Eating saturated fats raises levels of LDL (“bad”) cholesterol; hence too much of these in the diet is harmful.
Mono- and polyunsaturated fats are much better for you than saturated fats. In fact eating certain unsaturated fats can actually decrease your total cholesterol levels.
When unsaturated vegetable fats are hydrogenated, the process produces yet another type of fatty acid as a side product, called a trans fatty acid. Not only do trans fatty acids raise LDL levels, and so the total levels of cholesterol, but they also lower the levels of HDL – known to protect against coronary artery disease.
Production in the body
Cholesterol is made mainly from acetyl-CoA, which is a breakdown by-product formed during fat digestion and also an intermediate in carbohydrate and amino acid metabolism. An important and rate-controlling enzyme called HMG-CoA reductase, is involved in this process.
The liver is an important hub of cholesterol metabolism in the body. The liver balances the daily requirements for cholesterol by sensing the amount it contains.
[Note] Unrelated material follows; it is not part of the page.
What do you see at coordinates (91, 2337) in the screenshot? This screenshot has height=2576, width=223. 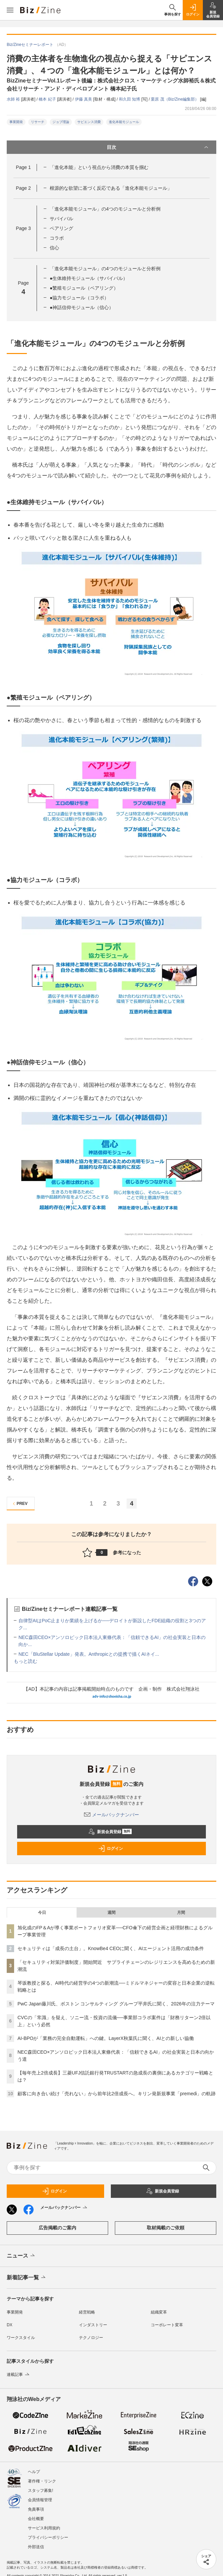 I see `テクノロジー` at bounding box center [91, 2337]. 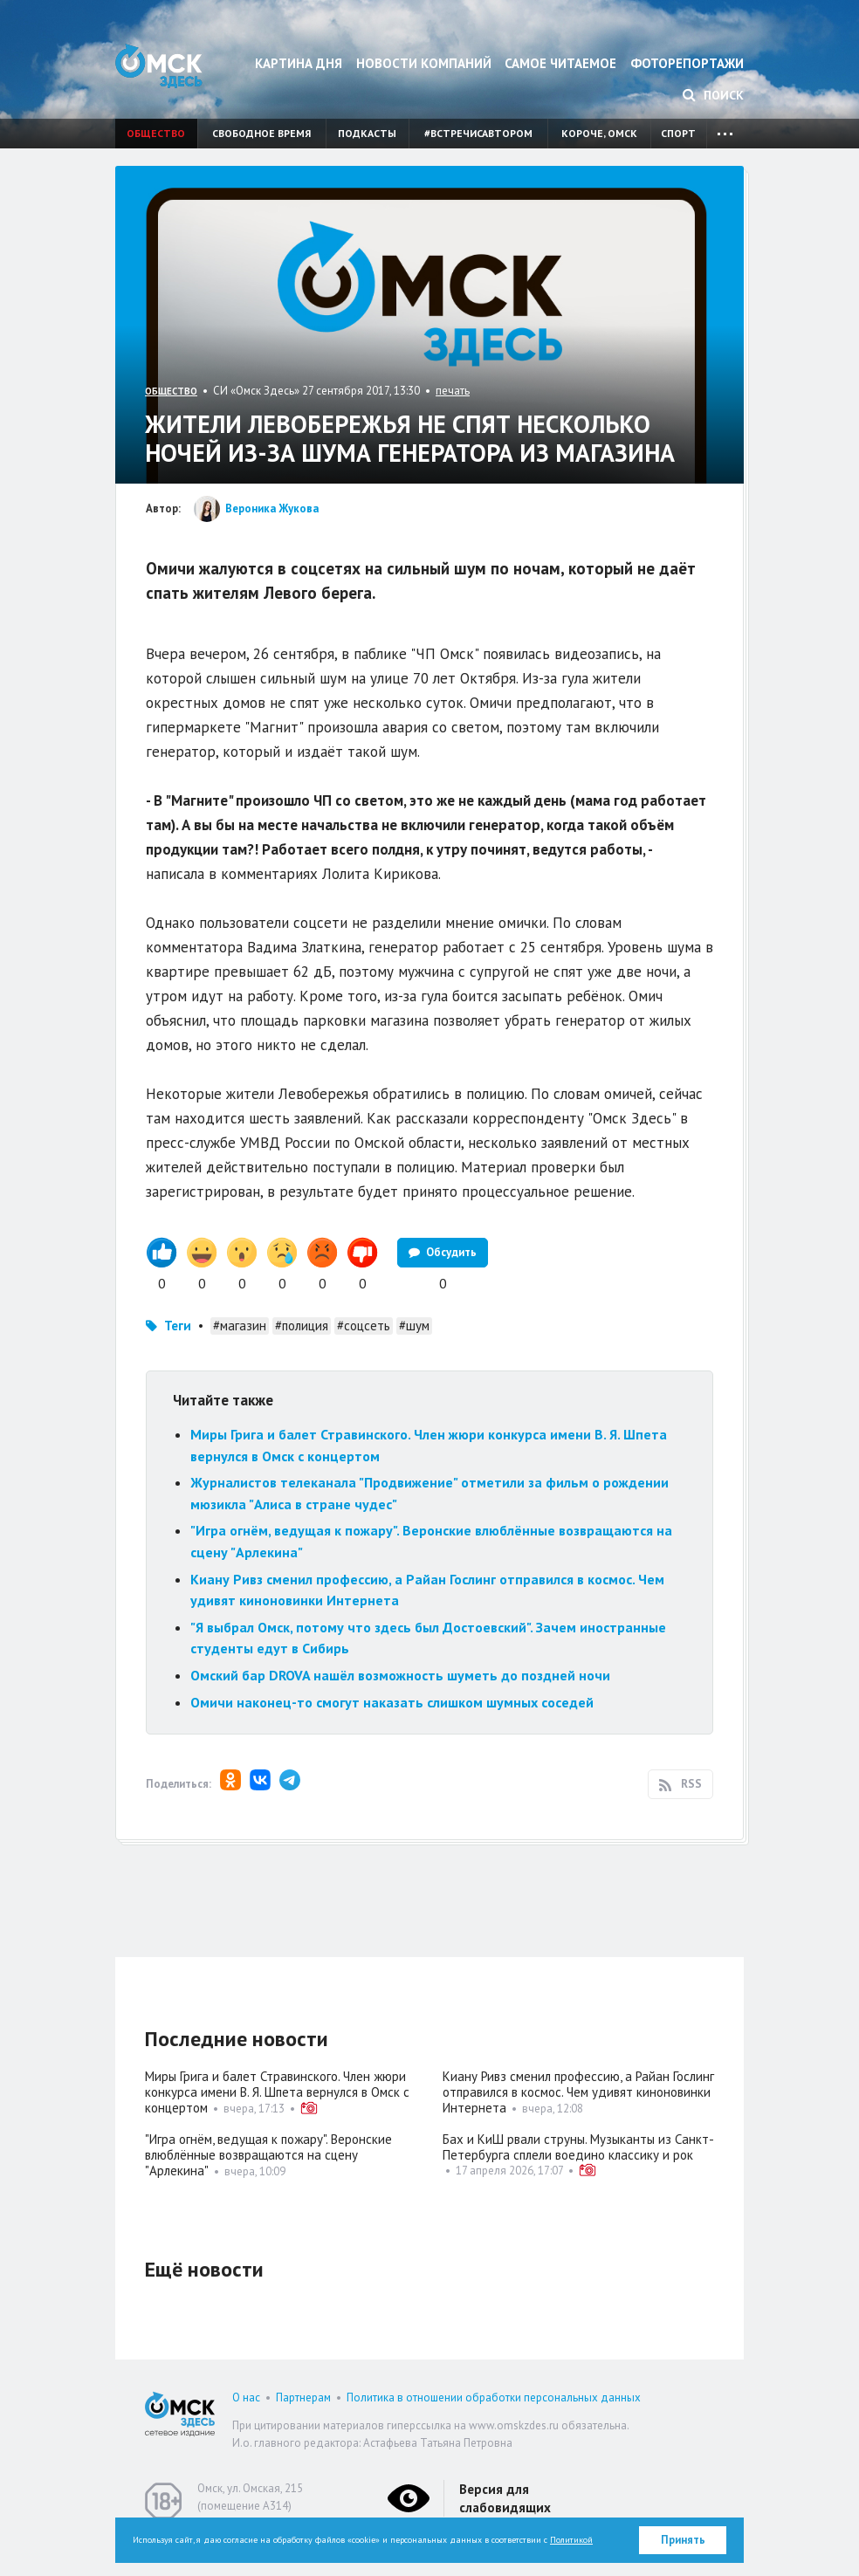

It receives dietary and biliary cholesterol by taking in the remnants of chylomicrons and can also take in LDL cholesterol from the blood by expressing LDL receptors when necessary, and can draw on a stored form of cholesterol in its cells called cholesterol ester.
The liver exports cholesterol directly into bile, but also indirectly: it secretes bile acids made from cholesterol into the bile. The other form of export is as VLDL. When there is too little cholesterol in the liver, there is a programmed response to turn on HMGCoA reductase as well as LDL receptors to make good the deficit. When there is an excess of cholesterol in the liver, as in the case of a very cholesterol-rich diet, these two processes are switched off. The switching off of LDL receptors means less LDL is removed from the blood and the blood LDL cholesterol level rises by small amounts over a few weeks to reach a new level when the liver achieves a new, balanced state.
However, in some people cholesterol levels remain high, regardless of intake due to genetic abnormalities in the LDL receptor. For them, limiting fats in their diet may have very little influence on cholesterol levels.
Apart from making new cholesterol, the body recycles that used for bile production. Between 92% and 97% of the cholesterol in bile is reabsorbed from the gut and recycled back to the liver, where it can be reused.